Film & TV

Italian Film Festival: The Vice of Hope

Still from The Vice of Hope

A gut-wrenching portrait of the life a young woman, caught up in the Camorra’s child-trafficking business just outside Naples.

Two year’s ago Edoardo De Angelis’s Indivisible was one of the hits of the Italian Film Festival. This year he returns with his new feature, The Vice of Hope.

Set in the same uber-depressed area around Naples that was the backdrop for Indivisible, it tells the story of Maria, a young woman working for the Camorra. Ferrying pregnant women up the river so that their babies can be sold, Maria is as much a victim as the women she transports.
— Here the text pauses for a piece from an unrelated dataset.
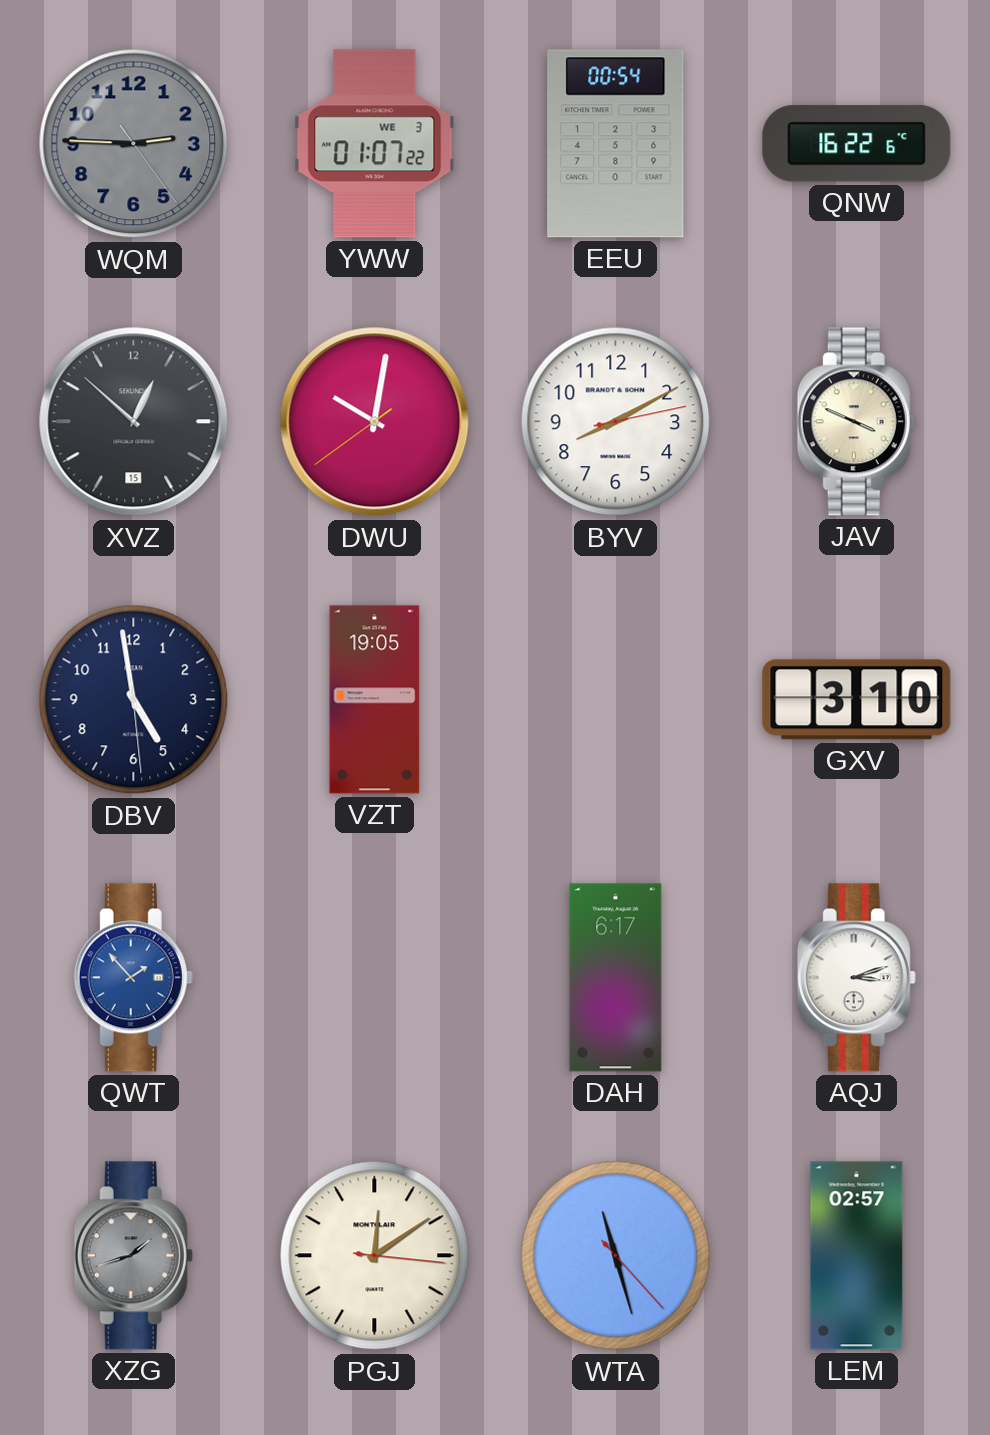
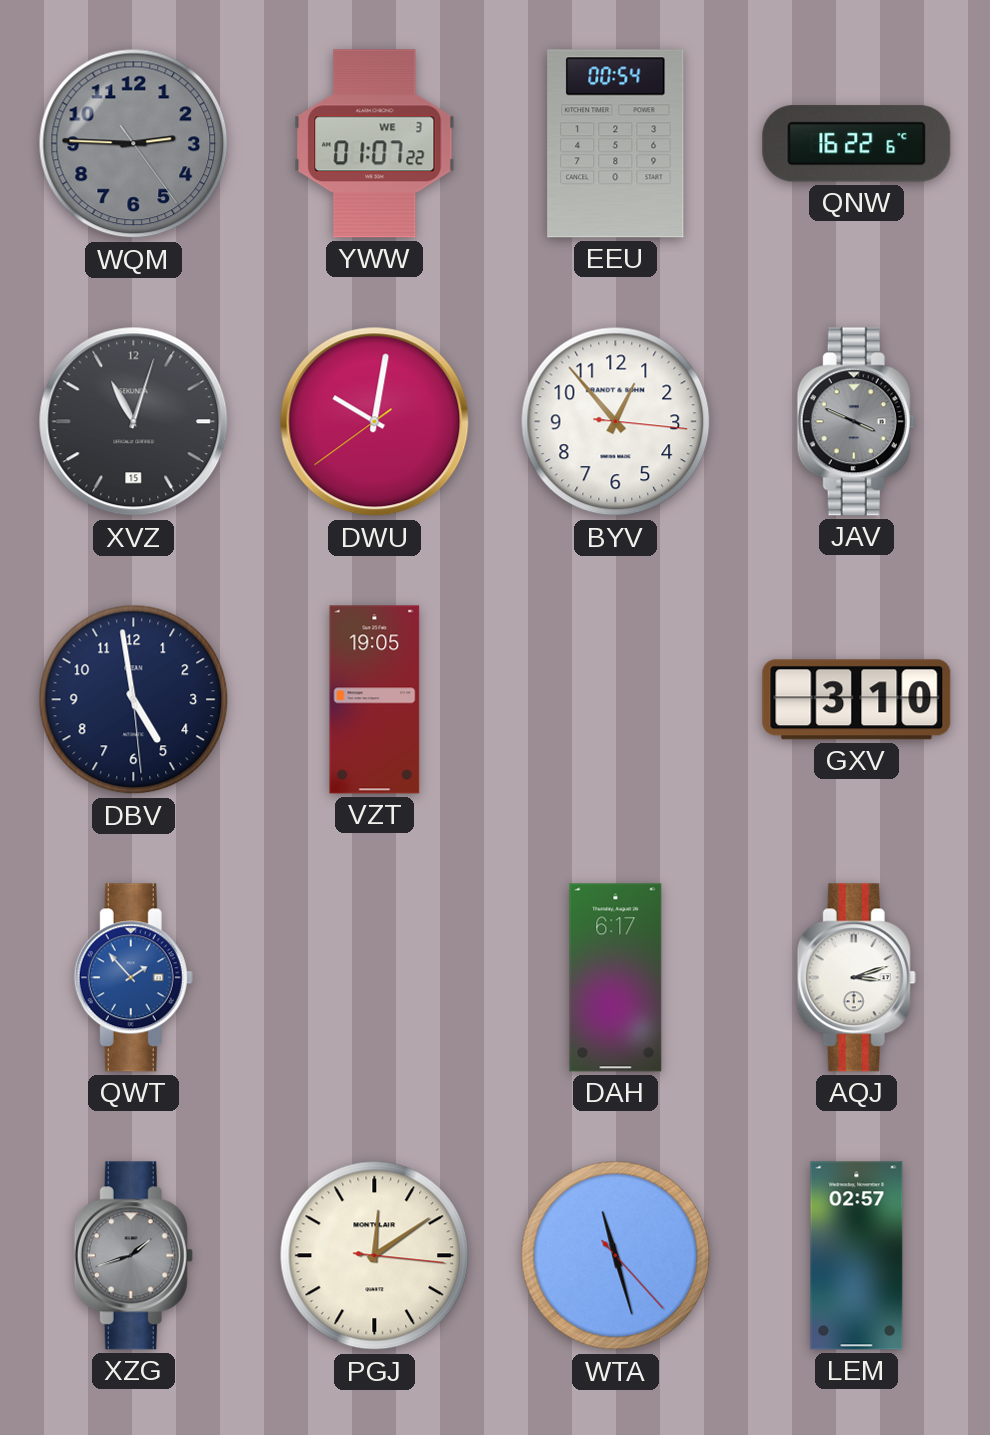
XVZ: 12:52 -> 11:03
BYV: 8:10 -> 12:53
JAV dial: cream -> grey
When her circumstances change, she starts to question what she is doing, and to push back against her Aunty’s declaration that “hope is a vice”.

Pina Turco is simply breathtaking as Maria, with great supporting performances from Massimiliano Rossi, Cristina Donadio and incredible young newcomer, Nancy Colarusso.

Umberto Contarello, best known for Loro, co-writes the screenplay. Ferran Paredes once again teams with De Angelis as cinematographer, delivering the sublime and the degraded with equal beauty and intensity.

Although grittier than Indivisible, this work still embraces some aspects of the folk-tale, both in imagery and narrative. It has starkness, detail, depth and rhythm. It is a brilliant piece of film-making.

The Vice of Hope plays as part of the Lavazza Italian Film Festival, running until October 23rd at PalaceNova Eastend and Prospect.